El crepúsculo cedió paso a la noche. Salió la luna y subió lentamente por el este, pero seguía sin ver ni una sola luz y sin escuchar ningún sonido a través de las ventanas oscurecidas.

Drizzt abandonó la maleza y cruzó a la carrera el corto patio trasero. No tenía intención de acercarse a la casa; sólo quería ver qué podía averiguar. Si no veía los caballos y la carreta pequeña, entonces podía dar por seguro que la familia había buscado refugio en la aldea.

Cuando acabó de dar la vuelta al granero y vio la puerta caída, Drizzt supo en el acto que algo no iba bien. Sus temores crecieron con cada nuevo paso. Espió a través del hueco de la entrada y no lo sorprendió ver la carreta en medio del granero y los caballos en las cuadras.

Junto a la carreta yacía la anciana, encogida y cubierta con su propia sangre seca. Drizzt se acercó y vio que la habían matado con un arma muy afilada. De inmediato pensó en el malvado trasgo y la cimitarra robada, pero cuando encontró el otro cadáver, detrás de la carreta, comprendió que algún otro monstruo, más cruel y poderoso, había participado en los crímenes.
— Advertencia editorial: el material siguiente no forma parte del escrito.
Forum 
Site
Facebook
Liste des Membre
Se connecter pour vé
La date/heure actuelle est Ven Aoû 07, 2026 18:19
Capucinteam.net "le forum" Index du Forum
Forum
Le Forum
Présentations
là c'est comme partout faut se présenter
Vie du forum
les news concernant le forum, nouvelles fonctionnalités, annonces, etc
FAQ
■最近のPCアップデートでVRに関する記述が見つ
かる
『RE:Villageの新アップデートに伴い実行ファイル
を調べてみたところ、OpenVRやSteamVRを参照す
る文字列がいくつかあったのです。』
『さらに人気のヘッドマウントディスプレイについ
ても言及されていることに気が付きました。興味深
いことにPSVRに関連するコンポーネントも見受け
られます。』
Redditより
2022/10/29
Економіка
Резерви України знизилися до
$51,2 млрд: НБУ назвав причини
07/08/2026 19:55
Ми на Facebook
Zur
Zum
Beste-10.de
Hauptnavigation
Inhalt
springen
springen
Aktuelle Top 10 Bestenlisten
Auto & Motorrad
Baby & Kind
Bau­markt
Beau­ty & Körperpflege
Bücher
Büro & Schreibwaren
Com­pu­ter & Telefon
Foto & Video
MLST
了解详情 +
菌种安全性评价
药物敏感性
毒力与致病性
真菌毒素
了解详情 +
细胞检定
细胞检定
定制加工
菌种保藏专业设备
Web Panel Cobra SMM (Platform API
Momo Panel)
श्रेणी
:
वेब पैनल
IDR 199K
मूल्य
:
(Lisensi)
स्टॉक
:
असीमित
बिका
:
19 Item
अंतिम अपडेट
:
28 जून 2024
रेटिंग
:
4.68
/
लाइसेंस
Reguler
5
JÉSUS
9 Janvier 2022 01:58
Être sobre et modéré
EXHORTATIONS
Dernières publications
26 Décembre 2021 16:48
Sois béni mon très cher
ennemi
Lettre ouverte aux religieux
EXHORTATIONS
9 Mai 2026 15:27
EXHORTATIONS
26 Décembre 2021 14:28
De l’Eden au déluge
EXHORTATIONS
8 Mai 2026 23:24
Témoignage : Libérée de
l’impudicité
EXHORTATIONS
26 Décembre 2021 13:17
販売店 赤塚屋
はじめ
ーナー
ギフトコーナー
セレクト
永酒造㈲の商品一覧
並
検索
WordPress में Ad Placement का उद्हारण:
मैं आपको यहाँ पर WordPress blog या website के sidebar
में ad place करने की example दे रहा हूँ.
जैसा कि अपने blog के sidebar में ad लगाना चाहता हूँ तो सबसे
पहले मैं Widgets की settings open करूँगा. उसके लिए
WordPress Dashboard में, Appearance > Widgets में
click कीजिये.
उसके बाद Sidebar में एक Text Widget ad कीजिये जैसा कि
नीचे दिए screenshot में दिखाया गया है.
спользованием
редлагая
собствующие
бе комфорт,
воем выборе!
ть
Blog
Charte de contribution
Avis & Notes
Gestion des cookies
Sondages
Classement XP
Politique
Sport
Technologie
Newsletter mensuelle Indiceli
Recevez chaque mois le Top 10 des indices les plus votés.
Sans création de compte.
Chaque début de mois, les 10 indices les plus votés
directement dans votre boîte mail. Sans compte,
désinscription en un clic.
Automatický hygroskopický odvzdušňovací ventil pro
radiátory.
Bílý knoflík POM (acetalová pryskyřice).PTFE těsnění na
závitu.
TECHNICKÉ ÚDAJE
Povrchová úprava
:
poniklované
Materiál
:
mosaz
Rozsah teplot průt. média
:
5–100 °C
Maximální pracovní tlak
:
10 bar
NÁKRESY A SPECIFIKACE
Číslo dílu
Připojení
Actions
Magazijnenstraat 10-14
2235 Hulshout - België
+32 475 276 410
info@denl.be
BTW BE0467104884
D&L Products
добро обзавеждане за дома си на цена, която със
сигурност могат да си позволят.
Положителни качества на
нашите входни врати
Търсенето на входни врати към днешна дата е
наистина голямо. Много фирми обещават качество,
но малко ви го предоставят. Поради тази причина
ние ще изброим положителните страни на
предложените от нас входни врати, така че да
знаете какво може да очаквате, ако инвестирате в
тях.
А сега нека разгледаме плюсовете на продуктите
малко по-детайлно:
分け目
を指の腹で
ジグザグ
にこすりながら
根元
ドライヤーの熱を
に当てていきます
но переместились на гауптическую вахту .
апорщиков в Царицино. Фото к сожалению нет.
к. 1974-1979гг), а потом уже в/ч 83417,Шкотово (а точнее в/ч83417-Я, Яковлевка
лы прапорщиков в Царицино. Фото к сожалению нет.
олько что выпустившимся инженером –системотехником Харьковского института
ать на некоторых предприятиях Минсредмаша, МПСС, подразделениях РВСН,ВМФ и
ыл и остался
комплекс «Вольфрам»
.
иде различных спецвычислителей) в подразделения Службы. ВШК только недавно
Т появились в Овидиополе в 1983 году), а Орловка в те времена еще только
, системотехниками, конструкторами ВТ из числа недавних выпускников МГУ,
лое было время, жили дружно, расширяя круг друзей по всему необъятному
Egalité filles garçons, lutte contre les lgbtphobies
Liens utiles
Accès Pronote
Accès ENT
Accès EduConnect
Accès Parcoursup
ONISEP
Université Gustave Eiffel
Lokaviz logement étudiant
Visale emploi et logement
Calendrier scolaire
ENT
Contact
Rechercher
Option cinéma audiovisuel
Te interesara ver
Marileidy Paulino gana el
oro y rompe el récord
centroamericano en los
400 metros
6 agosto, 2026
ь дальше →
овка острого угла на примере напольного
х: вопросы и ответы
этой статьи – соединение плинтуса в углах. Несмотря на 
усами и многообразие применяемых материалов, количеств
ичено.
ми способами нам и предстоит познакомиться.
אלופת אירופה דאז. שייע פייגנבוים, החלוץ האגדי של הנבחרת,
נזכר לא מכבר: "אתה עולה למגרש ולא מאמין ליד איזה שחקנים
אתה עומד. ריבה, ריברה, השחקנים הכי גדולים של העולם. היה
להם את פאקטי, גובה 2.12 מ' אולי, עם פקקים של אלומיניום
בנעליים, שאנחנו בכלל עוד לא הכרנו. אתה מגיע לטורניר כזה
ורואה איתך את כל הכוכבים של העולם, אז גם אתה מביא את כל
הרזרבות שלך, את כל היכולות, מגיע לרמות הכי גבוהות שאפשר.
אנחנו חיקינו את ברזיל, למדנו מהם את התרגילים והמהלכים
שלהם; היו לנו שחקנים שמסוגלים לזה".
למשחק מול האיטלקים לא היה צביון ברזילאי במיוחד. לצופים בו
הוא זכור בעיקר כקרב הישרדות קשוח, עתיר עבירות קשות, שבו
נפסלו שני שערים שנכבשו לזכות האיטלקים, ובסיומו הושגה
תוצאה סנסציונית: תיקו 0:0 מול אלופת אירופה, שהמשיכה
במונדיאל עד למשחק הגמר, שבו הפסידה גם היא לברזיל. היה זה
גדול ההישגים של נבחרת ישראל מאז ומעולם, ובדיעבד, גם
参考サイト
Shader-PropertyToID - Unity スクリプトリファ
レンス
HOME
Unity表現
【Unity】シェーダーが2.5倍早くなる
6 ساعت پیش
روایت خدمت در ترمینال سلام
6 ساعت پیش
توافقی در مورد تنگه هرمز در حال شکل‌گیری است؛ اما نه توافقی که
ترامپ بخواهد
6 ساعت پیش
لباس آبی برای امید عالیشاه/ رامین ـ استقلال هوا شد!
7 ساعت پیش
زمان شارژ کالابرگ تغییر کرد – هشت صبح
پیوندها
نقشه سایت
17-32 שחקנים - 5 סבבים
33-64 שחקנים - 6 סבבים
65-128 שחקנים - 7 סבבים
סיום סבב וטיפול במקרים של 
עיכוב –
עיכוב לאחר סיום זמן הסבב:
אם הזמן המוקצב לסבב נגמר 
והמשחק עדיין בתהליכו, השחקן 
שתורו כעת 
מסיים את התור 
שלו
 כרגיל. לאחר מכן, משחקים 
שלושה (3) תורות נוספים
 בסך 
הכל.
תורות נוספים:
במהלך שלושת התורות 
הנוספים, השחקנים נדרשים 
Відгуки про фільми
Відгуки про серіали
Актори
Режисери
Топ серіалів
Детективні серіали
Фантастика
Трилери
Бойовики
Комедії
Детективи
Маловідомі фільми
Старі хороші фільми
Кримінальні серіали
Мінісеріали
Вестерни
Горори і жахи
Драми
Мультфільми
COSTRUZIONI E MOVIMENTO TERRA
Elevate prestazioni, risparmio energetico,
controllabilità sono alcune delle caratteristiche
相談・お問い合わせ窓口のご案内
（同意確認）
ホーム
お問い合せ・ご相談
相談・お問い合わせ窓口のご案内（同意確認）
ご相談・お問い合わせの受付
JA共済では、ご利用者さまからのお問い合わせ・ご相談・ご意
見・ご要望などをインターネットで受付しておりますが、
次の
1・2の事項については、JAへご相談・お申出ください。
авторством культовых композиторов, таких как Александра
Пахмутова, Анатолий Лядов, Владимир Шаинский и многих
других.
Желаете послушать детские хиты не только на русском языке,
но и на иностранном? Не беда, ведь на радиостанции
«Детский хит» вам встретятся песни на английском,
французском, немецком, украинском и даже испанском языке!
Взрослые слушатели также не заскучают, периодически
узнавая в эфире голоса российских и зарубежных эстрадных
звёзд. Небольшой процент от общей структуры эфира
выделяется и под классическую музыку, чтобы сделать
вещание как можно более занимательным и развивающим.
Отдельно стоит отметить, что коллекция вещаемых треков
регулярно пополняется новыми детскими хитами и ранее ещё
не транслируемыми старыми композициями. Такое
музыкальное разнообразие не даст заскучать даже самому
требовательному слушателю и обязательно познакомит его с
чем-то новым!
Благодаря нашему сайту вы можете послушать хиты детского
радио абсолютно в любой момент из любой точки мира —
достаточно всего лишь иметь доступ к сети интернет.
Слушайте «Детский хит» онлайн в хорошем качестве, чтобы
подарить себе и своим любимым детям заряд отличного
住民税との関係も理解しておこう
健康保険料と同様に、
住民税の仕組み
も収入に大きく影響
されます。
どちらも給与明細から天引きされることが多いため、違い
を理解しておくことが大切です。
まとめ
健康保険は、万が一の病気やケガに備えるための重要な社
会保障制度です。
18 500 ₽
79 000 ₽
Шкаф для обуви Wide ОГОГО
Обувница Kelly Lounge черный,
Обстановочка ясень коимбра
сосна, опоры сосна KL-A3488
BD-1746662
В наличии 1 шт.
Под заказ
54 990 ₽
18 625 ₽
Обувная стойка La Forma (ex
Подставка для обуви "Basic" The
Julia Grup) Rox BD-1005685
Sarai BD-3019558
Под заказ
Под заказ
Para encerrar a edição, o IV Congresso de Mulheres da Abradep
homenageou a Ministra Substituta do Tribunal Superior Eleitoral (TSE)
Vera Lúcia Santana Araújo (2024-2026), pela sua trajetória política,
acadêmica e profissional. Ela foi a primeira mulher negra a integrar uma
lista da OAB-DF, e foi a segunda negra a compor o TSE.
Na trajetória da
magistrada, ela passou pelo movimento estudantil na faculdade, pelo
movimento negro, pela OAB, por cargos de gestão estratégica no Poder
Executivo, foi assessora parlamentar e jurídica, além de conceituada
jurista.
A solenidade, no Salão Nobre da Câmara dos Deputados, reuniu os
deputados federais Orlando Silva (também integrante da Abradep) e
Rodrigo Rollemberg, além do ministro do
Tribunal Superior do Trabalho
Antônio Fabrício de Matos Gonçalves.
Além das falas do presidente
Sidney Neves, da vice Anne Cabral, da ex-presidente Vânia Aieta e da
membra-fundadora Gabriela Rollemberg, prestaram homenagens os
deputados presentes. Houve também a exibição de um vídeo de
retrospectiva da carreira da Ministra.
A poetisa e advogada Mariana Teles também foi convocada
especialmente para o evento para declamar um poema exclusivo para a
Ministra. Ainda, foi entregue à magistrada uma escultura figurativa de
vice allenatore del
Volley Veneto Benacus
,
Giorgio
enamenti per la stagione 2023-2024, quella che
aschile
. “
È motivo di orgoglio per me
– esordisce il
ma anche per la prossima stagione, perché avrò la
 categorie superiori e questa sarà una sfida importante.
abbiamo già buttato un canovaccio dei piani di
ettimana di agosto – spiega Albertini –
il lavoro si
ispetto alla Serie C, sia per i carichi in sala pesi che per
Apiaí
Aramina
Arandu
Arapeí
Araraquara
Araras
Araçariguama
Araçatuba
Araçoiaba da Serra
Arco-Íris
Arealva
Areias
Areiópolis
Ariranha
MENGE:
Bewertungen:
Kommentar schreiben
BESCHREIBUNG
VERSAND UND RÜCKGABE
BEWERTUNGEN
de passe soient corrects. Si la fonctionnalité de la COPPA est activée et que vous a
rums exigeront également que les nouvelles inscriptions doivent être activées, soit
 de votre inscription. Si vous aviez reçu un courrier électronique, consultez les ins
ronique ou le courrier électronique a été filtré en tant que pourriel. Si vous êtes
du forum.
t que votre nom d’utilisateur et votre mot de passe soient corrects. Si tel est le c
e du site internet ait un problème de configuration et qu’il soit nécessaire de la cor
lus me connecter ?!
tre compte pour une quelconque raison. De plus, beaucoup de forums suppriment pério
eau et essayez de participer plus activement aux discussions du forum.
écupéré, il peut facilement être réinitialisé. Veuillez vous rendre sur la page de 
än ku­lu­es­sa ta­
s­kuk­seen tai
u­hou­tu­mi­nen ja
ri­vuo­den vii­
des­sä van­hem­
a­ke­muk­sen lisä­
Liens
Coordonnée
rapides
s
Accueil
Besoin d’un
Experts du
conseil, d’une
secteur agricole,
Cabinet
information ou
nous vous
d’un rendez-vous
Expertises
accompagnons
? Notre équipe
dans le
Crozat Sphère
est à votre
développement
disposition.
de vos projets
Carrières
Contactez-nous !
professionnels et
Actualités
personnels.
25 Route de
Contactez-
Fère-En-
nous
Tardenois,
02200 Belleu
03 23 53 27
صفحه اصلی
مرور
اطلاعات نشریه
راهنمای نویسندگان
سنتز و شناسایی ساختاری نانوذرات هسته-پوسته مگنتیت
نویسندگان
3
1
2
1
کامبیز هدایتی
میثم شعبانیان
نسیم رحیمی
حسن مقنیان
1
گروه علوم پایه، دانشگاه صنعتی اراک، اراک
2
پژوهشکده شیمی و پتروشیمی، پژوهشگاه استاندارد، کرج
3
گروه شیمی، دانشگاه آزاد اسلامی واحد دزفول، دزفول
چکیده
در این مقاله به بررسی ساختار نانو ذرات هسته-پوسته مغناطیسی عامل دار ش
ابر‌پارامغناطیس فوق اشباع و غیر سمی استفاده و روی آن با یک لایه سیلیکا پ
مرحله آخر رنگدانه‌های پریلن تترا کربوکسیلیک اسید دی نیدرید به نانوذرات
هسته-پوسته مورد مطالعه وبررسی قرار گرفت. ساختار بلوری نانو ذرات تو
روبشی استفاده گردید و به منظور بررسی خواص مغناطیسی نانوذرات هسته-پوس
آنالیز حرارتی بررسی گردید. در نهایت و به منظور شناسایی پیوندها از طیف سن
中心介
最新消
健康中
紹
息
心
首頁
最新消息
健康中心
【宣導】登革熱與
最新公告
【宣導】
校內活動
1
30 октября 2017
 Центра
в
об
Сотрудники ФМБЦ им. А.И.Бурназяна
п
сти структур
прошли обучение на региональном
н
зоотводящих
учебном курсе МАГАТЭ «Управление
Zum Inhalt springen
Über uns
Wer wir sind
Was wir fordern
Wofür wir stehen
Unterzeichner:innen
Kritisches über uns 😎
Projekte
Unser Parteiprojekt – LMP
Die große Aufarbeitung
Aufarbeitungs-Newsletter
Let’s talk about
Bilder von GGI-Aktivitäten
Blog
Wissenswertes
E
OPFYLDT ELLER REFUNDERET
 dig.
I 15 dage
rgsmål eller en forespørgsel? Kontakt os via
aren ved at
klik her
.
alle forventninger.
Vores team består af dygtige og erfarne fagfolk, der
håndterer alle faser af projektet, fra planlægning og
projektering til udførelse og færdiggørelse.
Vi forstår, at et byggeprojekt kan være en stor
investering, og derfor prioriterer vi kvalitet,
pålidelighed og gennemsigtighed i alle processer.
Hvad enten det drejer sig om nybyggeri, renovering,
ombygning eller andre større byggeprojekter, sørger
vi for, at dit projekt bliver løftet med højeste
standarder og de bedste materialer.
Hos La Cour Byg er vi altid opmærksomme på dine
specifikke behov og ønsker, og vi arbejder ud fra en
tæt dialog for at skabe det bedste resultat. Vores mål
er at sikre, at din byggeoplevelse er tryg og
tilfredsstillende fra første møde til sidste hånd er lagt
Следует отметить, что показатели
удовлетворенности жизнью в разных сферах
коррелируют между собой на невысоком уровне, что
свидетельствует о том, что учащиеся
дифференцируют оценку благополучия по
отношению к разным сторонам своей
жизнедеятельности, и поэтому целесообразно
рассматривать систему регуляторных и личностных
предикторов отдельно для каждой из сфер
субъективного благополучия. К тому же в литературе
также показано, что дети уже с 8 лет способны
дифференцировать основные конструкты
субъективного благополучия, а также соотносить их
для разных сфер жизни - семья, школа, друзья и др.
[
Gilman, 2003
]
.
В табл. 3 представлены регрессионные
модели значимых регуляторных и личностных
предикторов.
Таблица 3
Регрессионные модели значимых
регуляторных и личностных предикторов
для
Drizzt ni siquiera pudo identificar el segundo cuerpo, a medio devorar.

Drizzt se olvidó de toda precaución y echó a correr hacia la casa. Encontró los cuerpos de los hombres en la cocina y, para su horror, a los niños inmóviles en las camas. La repulsión y la culpa sacudieron al drow mientras miraba a los pequeños muertos. La palabra «drizzit» resonó en su mente al contemplar al niño rubio. No podía soportar el tumulto emocional. Se tapó los oídos para no escuchar la palabra acusadora, «¡drizzit!», pero fue en vano. Al sentir que se ahogaba, abandonó la casa. Si hubiese observado con más detenimiento, habría descubierto, debajo de la cama, la cimitarra desaparecida, partida en dos y dejada para que la encontraran los aldeanos.